Neuroadaptive Admittance Control for Human-Robot Interaction With Human Motion Intention Estimation and Output Error Constraint.
Journal:
IEEE transactions on cybernetics
PMID:
40198290
Abstract
Human-robot interaction (HRI) is a crucial component in the field of robotics, and enabling faster response, higher accuracy, as well as smaller human effort, is essential to improve the efficiency, robustness, and applicability of HRI-driven tasks. In this article, we develop a novel neuroadaptive admittance control with human motion intention (HMI) estimation and output error constraint for natural and stable interaction.
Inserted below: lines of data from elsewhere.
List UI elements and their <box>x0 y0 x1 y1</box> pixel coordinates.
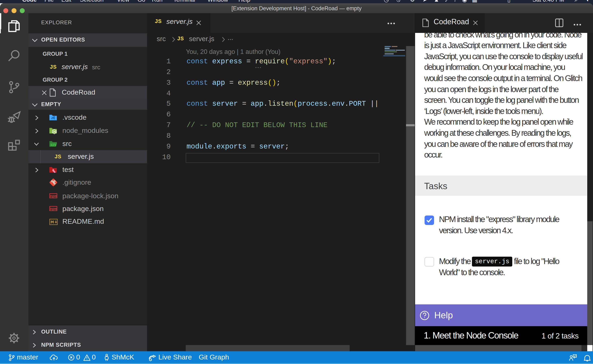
svg-text:JS: JS <box>53 130 56 133</box>
svg-text:npm: npm <box>50 194 57 198</box>
svg-text:</>: </> <box>51 143 56 147</box>
svg-text:npm: npm <box>50 207 57 211</box>
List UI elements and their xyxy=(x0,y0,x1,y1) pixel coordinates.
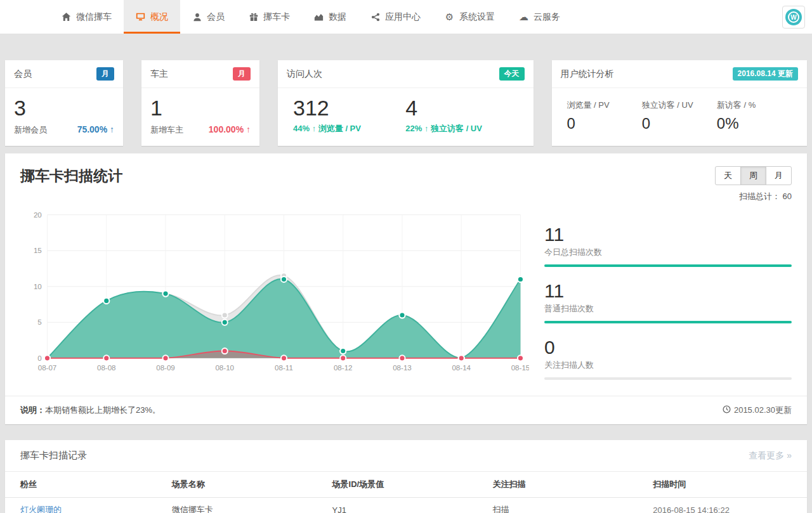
scan-total-value: 60 xyxy=(783,192,792,201)
account-avatar-button[interactable]: W xyxy=(782,6,805,29)
svg-text:08-10: 08-10 xyxy=(215,364,234,372)
nav-item-settings[interactable]: ⚙ 系统设置 xyxy=(433,0,507,34)
owner-card: 车主 月 1 新增车主 100.00% ↑ xyxy=(141,60,259,146)
arrow-up-icon: ↑ xyxy=(424,124,429,133)
range-month-button[interactable]: 月 xyxy=(766,166,792,185)
uv-value: 4 xyxy=(405,96,518,120)
scan-statistics-panel: 挪车卡扫描统计 天 周 月 扫描总计： 60 0510152008-0708-0… xyxy=(5,153,807,424)
updated-badge: 2016.08.14 更新 xyxy=(733,67,798,81)
col-scene-id: 场景ID/场景值 xyxy=(326,472,487,498)
home-icon xyxy=(62,12,71,22)
arrow-up-icon: ↑ xyxy=(110,124,114,134)
nav-item-home[interactable]: 微信挪车 xyxy=(49,0,124,34)
uv-metric: 4 22% ↑ 独立访客 / UV xyxy=(405,96,518,134)
col-fan: 粉丝 xyxy=(5,472,166,498)
nav-item-members[interactable]: 会员 xyxy=(180,0,237,34)
pv-metric: 312 44% ↑ 浏览量 / PV xyxy=(293,96,405,134)
member-label: 新增会员 xyxy=(14,124,47,136)
uv-label: 22% ↑ 独立访客 / UV xyxy=(405,123,518,134)
col-time: 扫描时间 xyxy=(646,472,807,498)
nav-item-overview[interactable]: 概况 xyxy=(124,0,180,34)
avatar-letter: W xyxy=(788,11,799,23)
nav-item-label: 系统设置 xyxy=(459,11,495,23)
svg-text:08-11: 08-11 xyxy=(275,364,293,372)
visits-card: 访问人次 今天 312 44% ↑ 浏览量 / PV 4 22% ↑ 独立访客 … xyxy=(278,60,534,146)
scene-cell: 微信挪车卡 xyxy=(166,498,326,513)
arrow-up-icon: ↑ xyxy=(246,124,251,134)
stat-cards-row: 会员 月 3 新增会员 75.00% ↑ 车主 月 1 新增车主 100.00%… xyxy=(5,60,807,146)
ustat-uv: 独立访客 / UV 0 xyxy=(642,100,717,133)
stat-today-total: 11 今日总扫描次数 xyxy=(544,224,792,267)
scan-panel-title: 挪车卡扫描统计 xyxy=(20,166,122,186)
avatar: W xyxy=(785,9,802,25)
range-day-button[interactable]: 天 xyxy=(715,166,741,185)
nav-item-label: 微信挪车 xyxy=(76,11,112,23)
user-stats-title: 用户统计分析 xyxy=(561,68,614,80)
pv-value: 312 xyxy=(293,96,405,120)
col-follow: 关注扫描 xyxy=(486,472,646,498)
top-navbar: 微信挪车 概况 会员 挪车卡 数据 应用中心 ⚙ 系统设置 ☁ 云服务 xyxy=(0,0,812,34)
svg-text:08-07: 08-07 xyxy=(38,364,57,372)
visits-card-title: 访问人次 xyxy=(287,68,322,80)
follow-cell: 扫描 xyxy=(486,498,646,513)
nav-item-label: 挪车卡 xyxy=(263,11,290,23)
svg-text:5: 5 xyxy=(37,318,41,326)
gear-icon: ⚙ xyxy=(445,12,454,22)
today-badge: 今天 xyxy=(499,67,525,81)
svg-text:15: 15 xyxy=(34,247,42,254)
svg-text:08-15: 08-15 xyxy=(511,364,529,372)
month-badge: 月 xyxy=(96,67,114,81)
gift-icon xyxy=(249,12,258,22)
nav-item-app-center[interactable]: 应用中心 xyxy=(358,0,433,34)
stat-bar xyxy=(544,321,792,323)
table-header-row: 粉丝 场景名称 场景ID/场景值 关注扫描 扫描时间 xyxy=(5,472,807,498)
ustat-pv: 浏览量 / PV 0 xyxy=(567,100,642,133)
owner-count: 1 xyxy=(150,96,251,120)
scan-stats-column: 11 今日总扫描次数 11 普通扫描次数 0 关注扫描人数 xyxy=(544,205,792,393)
pv-label: 44% ↑ 浏览量 / PV xyxy=(293,123,405,134)
range-button-group: 天 周 月 xyxy=(715,166,792,185)
nav-item-label: 云服务 xyxy=(534,11,560,23)
clock-icon xyxy=(723,405,731,415)
month-badge: 月 xyxy=(233,67,251,81)
svg-text:10: 10 xyxy=(34,283,42,290)
scan-chart-container: 0510152008-0708-0808-0908-1008-1108-1208… xyxy=(20,205,529,393)
member-card-title: 会员 xyxy=(14,68,32,80)
owner-percent: 100.00% ↑ xyxy=(209,124,251,134)
share-nodes-icon xyxy=(370,12,380,22)
svg-text:08-08: 08-08 xyxy=(97,364,116,372)
svg-text:0: 0 xyxy=(37,354,41,362)
svg-text:08-12: 08-12 xyxy=(334,364,353,372)
user-stats-card: 用户统计分析 2016.08.14 更新 浏览量 / PV 0 独立访客 / U… xyxy=(552,60,808,146)
nav-item-cards[interactable]: 挪车卡 xyxy=(237,0,302,34)
range-week-button[interactable]: 周 xyxy=(740,166,766,185)
nav-item-label: 会员 xyxy=(207,11,225,23)
nav-item-cloud[interactable]: ☁ 云服务 xyxy=(507,0,572,34)
nav-item-label: 概况 xyxy=(150,11,168,23)
svg-text:20: 20 xyxy=(34,211,42,219)
member-count: 3 xyxy=(14,96,114,120)
scan-area-chart: 0510152008-0708-0808-0908-1008-1108-1208… xyxy=(20,210,529,379)
fan-link[interactable]: 灯火阑珊的 xyxy=(20,505,62,513)
svg-text:08-09: 08-09 xyxy=(156,364,175,372)
nav-item-label: 数据 xyxy=(329,11,346,23)
stat-follow-scans: 0 关注扫描人数 xyxy=(544,337,792,380)
svg-text:08-14: 08-14 xyxy=(452,364,471,372)
nav-item-label: 应用中心 xyxy=(385,11,421,23)
member-card: 会员 月 3 新增会员 75.00% ↑ xyxy=(5,60,123,146)
scene-id-cell: YJ1 xyxy=(326,498,487,513)
chart-area-icon xyxy=(314,12,324,22)
nav-items: 微信挪车 概况 会员 挪车卡 数据 应用中心 ⚙ 系统设置 ☁ 云服务 xyxy=(49,0,572,34)
svg-text:08-13: 08-13 xyxy=(393,364,412,372)
stat-normal-scans: 11 普通扫描次数 xyxy=(544,280,792,323)
nav-item-data[interactable]: 数据 xyxy=(302,0,358,34)
col-scene-name: 场景名称 xyxy=(166,472,326,498)
view-more-link[interactable]: 查看更多 » xyxy=(749,450,792,462)
arrow-up-icon: ↑ xyxy=(312,124,317,133)
cloud-icon: ☁ xyxy=(519,12,528,22)
member-percent: 75.00% ↑ xyxy=(77,124,114,134)
monitor-icon xyxy=(136,12,145,22)
stat-bar xyxy=(544,377,792,380)
stat-bar xyxy=(544,264,792,267)
scan-records-table: 粉丝 场景名称 场景ID/场景值 关注扫描 扫描时间 灯火阑珊的 微信挪车卡 Y… xyxy=(5,472,807,513)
First, the interaction force information of the robot is utilized to predict the HMI and the stiffness in the admittance model is dynamically updated based on surface electromyography (sEMG) signals of the human upper limb to achieve human-like compliance. Then, based on the designed error transformation mechanism, an innovative prescribed performance control (PPC) is proposed that allows the trajectory error to converge to the given constraint range within a predefined time for any bounded initial conditions, thus enabling the robot to maintain a comprehensive performance of moving in the desired direction as guided by the human. Also, an adaptive neural network (NN) is employed to compensate for the uncertainty of robotics systems to improve the tracking accuracy further. According to the Lyapunov stability analysis criterion, our approach ensures that all states of the closed-loop system remain globally uniformly ultimately bounded. Finally, a series of real-world robot experiments demonstrate the effectiveness of the proposed framework.